====== Supplied material
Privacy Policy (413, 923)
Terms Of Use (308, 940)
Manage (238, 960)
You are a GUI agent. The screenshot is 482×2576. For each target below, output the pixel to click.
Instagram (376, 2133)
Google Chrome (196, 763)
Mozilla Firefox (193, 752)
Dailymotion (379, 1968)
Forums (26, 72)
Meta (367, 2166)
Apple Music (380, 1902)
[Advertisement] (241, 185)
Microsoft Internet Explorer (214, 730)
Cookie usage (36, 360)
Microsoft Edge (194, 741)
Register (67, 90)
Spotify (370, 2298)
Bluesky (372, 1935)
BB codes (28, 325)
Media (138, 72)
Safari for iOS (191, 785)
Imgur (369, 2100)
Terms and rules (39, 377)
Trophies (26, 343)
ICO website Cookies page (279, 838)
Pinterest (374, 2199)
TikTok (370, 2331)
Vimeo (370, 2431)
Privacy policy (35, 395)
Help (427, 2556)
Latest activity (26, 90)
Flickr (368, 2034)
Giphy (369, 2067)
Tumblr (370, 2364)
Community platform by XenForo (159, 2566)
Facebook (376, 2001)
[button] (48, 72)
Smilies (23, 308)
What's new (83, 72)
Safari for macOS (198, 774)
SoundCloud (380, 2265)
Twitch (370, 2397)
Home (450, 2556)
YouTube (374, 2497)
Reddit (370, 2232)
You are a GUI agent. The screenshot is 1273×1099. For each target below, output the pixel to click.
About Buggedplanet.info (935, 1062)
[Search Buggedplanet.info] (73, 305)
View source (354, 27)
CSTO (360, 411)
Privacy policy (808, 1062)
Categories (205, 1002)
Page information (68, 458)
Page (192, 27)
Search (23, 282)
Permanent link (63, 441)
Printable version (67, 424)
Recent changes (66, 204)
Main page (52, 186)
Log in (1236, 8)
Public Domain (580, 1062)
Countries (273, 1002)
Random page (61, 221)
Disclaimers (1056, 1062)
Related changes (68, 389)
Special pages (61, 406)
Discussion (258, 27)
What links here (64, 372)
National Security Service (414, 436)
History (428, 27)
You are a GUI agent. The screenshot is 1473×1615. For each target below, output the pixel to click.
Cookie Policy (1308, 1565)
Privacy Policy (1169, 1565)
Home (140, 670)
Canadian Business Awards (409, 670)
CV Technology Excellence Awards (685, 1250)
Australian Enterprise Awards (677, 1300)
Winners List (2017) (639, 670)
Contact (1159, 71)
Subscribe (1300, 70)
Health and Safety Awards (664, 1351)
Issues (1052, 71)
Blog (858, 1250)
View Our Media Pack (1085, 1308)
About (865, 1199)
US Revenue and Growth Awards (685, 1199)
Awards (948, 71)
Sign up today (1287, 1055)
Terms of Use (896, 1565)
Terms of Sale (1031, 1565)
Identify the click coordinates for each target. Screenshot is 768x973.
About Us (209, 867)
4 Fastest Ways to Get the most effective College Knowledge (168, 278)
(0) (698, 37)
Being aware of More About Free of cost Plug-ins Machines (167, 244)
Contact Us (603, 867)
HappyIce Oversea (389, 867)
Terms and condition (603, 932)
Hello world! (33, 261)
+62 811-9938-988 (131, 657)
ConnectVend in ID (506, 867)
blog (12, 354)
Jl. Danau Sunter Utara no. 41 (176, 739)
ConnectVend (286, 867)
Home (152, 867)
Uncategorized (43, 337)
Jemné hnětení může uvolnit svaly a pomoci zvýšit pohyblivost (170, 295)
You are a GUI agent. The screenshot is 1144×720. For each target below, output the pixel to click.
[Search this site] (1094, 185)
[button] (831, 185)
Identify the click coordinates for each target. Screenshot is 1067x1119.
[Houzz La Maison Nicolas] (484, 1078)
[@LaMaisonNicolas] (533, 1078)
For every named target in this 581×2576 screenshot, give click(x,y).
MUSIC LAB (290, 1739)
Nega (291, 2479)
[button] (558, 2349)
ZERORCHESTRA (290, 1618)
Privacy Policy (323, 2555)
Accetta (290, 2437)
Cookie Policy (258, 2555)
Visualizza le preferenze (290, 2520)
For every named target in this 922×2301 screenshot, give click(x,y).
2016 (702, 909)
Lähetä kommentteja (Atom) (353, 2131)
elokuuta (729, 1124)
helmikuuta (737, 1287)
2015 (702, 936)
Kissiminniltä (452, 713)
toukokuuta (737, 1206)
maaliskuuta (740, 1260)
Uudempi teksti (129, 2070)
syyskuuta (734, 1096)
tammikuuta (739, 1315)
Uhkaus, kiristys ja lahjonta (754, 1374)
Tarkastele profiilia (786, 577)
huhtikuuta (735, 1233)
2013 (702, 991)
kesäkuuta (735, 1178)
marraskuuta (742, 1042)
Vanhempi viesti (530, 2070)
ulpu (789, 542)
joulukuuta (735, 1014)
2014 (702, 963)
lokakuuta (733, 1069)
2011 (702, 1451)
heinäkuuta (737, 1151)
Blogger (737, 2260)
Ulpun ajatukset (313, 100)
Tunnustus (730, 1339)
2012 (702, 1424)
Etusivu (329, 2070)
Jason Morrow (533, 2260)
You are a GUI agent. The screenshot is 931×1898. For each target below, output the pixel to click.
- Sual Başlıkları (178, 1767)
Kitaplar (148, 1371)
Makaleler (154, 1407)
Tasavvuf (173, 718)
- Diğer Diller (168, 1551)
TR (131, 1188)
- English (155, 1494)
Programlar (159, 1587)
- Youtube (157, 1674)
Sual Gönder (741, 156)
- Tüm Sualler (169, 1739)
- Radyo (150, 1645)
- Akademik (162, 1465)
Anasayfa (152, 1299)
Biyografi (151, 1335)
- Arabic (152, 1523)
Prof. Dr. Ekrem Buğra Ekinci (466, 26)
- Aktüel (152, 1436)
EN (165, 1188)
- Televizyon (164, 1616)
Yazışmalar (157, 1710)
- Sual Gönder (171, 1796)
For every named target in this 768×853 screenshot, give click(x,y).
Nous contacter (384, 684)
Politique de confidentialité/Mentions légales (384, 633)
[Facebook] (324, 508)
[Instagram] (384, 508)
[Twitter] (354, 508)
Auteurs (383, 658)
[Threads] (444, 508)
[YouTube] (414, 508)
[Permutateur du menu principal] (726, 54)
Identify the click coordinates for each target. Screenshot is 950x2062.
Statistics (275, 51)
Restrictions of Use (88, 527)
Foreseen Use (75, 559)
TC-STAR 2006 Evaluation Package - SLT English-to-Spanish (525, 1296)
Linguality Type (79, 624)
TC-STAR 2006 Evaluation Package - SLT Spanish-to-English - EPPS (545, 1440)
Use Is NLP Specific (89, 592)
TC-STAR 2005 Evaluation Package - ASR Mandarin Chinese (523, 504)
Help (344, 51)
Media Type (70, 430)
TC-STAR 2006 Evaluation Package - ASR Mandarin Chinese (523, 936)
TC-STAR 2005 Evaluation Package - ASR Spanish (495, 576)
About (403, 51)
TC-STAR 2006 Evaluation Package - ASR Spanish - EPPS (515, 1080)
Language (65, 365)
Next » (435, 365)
============
Aim of the task
Look back at the data above. Transcribe exactly the lines starting at the line that contains "Categories (205, 1002)" and ending at the line that contains "elokuuta (729, 1124)".

Answer to this task
Categories (205, 1002)
Page information (68, 458)
Page (192, 27)
Search (23, 282)
Permanent link (63, 441)
Printable version (67, 424)
Recent changes (66, 204)
Main page (52, 186)
Log in (1236, 8)
Public Domain (580, 1062)
Countries (273, 1002)
Random page (61, 221)
Disclaimers (1056, 1062)
Related changes (68, 389)
Special pages (61, 406)
Discussion (258, 27)
What links here (64, 372)
National Security Service (414, 436)
History (428, 27)
You are a GUI agent. The screenshot is 1473×1615. For each target below, output the pixel to click.
Cookie Policy (1308, 1565)
Privacy Policy (1169, 1565)
Home (140, 670)
Canadian Business Awards (409, 670)
CV Technology Excellence Awards (685, 1250)
Australian Enterprise Awards (677, 1300)
Winners List (2017) (639, 670)
Contact (1159, 71)
Subscribe (1300, 70)
Health and Safety Awards (664, 1351)
Issues (1052, 71)
Blog (858, 1250)
View Our Media Pack (1085, 1308)
About (865, 1199)
US Revenue and Growth Awards (685, 1199)
Awards (948, 71)
Sign up today (1287, 1055)
Terms of Use (896, 1565)
Terms of Sale (1031, 1565)
Identify the click coordinates for each target. Screenshot is 768x973.
About Us (209, 867)
4 Fastest Ways to Get the most effective College Knowledge (168, 278)
(0) (698, 37)
Being aware of More About Free of cost Plug-ins Machines (167, 244)
Contact Us (603, 867)
HappyIce Oversea (389, 867)
Terms and condition (603, 932)
Hello world! (33, 261)
+62 811-9938-988 (131, 657)
ConnectVend in ID (506, 867)
blog (12, 354)
Jl. Danau Sunter Utara no. 41 (176, 739)
ConnectVend (286, 867)
Home (152, 867)
Uncategorized (43, 337)
Jemné hnětení může uvolnit svaly a pomoci zvýšit pohyblivost (170, 295)
You are a GUI agent. The screenshot is 1144×720. For each target below, output the pixel to click.
[Search this site] (1094, 185)
[button] (831, 185)
Identify the click coordinates for each target. Screenshot is 1067x1119.
[Houzz La Maison Nicolas] (484, 1078)
[@LaMaisonNicolas] (533, 1078)
For every named target in this 581×2576 screenshot, give click(x,y).
MUSIC LAB (290, 1739)
Nega (291, 2479)
[button] (558, 2349)
ZERORCHESTRA (290, 1618)
Privacy Policy (323, 2555)
Accetta (290, 2437)
Cookie Policy (258, 2555)
Visualizza le preferenze (290, 2520)
For every named target in this 922×2301 screenshot, give click(x,y).
2016 (702, 909)
Lähetä kommentteja (Atom) (353, 2131)
elokuuta (729, 1124)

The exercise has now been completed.